Richet felt that the story was also ripe for an update. “The Berri film was a perfect portrait of the 70s and 80s in France,” Richet says, “but relationships have changed, and the relationship between a father and his children have changed. I thought it was a good idea to describe France in 2015.

“I like the idea that the coolest character, the one that has a gentle and kind relationship with his daughter and who went through a nice divorce, makes the biggest mistake, the double betrayal – betraying his best friend and daughter.”

In Richet’s remake, there were some important updates too. “In the original film, the father sleeps with the girl a few times, whereas here we really wanted to emphasise that this was a moment where Vincent Cassel’s character just lost it in a way and got confused! I also wanted to portray the daughter as totally pure. She’s in love.

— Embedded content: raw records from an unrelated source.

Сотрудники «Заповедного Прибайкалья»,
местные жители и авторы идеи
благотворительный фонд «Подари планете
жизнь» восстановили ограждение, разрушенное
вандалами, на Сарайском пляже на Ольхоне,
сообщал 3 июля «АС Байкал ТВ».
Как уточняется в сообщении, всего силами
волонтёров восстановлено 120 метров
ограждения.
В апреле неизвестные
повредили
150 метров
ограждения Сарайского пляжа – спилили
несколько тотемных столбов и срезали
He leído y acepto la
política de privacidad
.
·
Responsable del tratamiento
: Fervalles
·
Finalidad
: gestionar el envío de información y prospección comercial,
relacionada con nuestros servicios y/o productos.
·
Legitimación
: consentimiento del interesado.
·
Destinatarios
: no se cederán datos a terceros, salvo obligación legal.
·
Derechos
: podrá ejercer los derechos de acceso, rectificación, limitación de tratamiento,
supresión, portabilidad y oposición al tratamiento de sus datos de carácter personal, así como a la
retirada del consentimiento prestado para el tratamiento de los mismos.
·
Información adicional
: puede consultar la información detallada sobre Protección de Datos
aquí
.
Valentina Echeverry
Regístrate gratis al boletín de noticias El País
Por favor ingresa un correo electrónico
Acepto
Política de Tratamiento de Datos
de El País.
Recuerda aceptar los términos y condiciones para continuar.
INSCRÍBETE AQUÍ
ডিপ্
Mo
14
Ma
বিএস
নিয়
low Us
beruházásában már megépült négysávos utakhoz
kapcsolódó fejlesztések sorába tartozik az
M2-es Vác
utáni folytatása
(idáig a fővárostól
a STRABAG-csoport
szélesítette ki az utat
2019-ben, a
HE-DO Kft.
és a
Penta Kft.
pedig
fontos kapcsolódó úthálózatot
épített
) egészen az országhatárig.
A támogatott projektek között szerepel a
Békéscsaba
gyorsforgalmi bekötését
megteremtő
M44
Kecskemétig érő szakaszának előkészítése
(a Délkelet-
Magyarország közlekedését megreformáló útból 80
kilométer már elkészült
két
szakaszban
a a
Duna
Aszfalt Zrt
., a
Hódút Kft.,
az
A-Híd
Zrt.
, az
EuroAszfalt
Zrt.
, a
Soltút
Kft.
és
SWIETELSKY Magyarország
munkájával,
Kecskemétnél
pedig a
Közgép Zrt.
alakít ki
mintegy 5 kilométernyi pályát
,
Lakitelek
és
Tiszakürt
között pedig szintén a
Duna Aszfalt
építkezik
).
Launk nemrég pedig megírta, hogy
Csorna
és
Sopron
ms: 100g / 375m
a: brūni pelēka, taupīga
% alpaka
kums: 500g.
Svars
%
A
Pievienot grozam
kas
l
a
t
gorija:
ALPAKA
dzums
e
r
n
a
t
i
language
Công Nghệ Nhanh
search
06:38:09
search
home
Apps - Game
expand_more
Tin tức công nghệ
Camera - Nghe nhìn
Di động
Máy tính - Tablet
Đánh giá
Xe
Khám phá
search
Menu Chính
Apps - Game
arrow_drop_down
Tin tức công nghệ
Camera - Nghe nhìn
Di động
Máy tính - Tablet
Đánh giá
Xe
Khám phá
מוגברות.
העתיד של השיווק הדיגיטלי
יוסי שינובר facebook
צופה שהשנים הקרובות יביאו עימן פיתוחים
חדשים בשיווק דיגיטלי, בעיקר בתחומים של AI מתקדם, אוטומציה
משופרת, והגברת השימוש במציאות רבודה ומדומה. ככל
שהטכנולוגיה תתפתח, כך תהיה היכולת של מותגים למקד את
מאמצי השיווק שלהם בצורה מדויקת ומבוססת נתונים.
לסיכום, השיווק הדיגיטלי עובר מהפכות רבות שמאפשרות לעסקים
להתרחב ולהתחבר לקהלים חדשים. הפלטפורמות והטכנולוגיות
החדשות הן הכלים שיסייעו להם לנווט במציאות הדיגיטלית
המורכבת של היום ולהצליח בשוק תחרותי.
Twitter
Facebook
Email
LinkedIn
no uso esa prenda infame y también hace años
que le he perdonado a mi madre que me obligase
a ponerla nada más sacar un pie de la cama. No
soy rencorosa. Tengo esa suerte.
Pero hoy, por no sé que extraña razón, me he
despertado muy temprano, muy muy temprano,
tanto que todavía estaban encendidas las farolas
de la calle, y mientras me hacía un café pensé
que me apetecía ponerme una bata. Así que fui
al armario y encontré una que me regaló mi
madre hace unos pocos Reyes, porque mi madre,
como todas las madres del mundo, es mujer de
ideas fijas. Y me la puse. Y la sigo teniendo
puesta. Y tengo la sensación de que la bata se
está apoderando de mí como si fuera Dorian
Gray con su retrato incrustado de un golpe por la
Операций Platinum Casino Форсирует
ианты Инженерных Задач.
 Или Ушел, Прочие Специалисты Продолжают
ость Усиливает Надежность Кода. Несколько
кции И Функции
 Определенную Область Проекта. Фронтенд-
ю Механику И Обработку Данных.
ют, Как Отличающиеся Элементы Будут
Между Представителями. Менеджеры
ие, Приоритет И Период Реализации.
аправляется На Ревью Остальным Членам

Maybe she will fall out of love a few months later, but there’s no calculation, she’s really suffering when he totally rejects her after the one-night stand.”

In finding an actor to play the irresponsible but not totally unsympathetic father, Vincent Cassel is pitch perfect casting. “It’s hard to think about a 45-year-old actor in France able to play that role other than him,” Richet smiles, “and that speaks to his ability to play a very wide range of characters. He’s as believable holding a gun as he is crying because he just lost someone he loved. He’s extraordinary in Mon Roi and Mesrine and the Cronenberg film and the film he’s shooting now with Peter Greengrass [the latest Bourne film].”

Jean-François-Richet
Jean-François-Richet

One Wild Moment marks the first film that Richet has made since 2008’s Mesrine seven years ago, and when we speak to the filmmaker, he’s also just finished editing Blood Father, an action thriller he shot in the US with Mel Gibson. “It was extremely pleasant,” the filmmaker says of working with the controversial star. “He’s one of the kindest people I’ve ever met, and all the ugly things that you read in the paper are fake. I’m talking based on my personal experience, but he’s a very gentle and caring person. He’s extremely professional. It wasn’t a big budget film, but it’s a film that we love. We did some screen tests in the States and the reactions we got were excellent, so I’m very hopeful for the film.”

Gibson and Richet actually initially bonded over another one of the filmmaker’s gestating projects. “The first conversation I had with Mel was about General Lafayette,” Richet says, referring to a biopic he plans to make on the French general and politician, with Vincent Cassel once again taking the lead.  “The reason why it took me a long time between Mesrine and this film [One Wild Moment]  is that I’ve spent four years writing another double film on General Lafayette. It will be Part 1: Lafayette, The American Revolution and Part 2: Lafayette: The French Revolution. I’ve learnt my lesson though and I will never spend four years writing again! Now my plan is to make a film every two years.”

His dance card definitely seems full as the filmmaker also mentions there’s a possible western in the works and another title produced by Luc Besson (“I don’t know if I’ll direct that, it depends on the cast”). In speaking to the filmmaker though, it’s clear his heart really lay with this General Lafayette epic. “The problem is that he was a general with the army and when he partook in the French Revolution, he was leading hundreds of thousands of men and that’s going to be very expensive to shoot.”

The filmmaker lets out a weary smile, no doubt knowing the mammoth and uncertain journey that awaits to get such an epic up. But for Richet, filmmaking has always been a gamble – literally, with the director frequenting the casino to get his first film made in the mid-nineties. “I was unemployed and no one wanted to fund any film of mine because I’d never made one,” he recalls. “So I started with the equivalent of what would be 100 euros and went [to the casino] three times a week for six months. I ended up putting together 20,000 euros which was the budget for my first feature film.”

It’s not an advisable way of raising funds, he grins. “I lost lots of hair during that time… and I want to keep what I have!”

One Wild Moment is screening as part of the Alliance Francaise French Film Festival playing around the country now.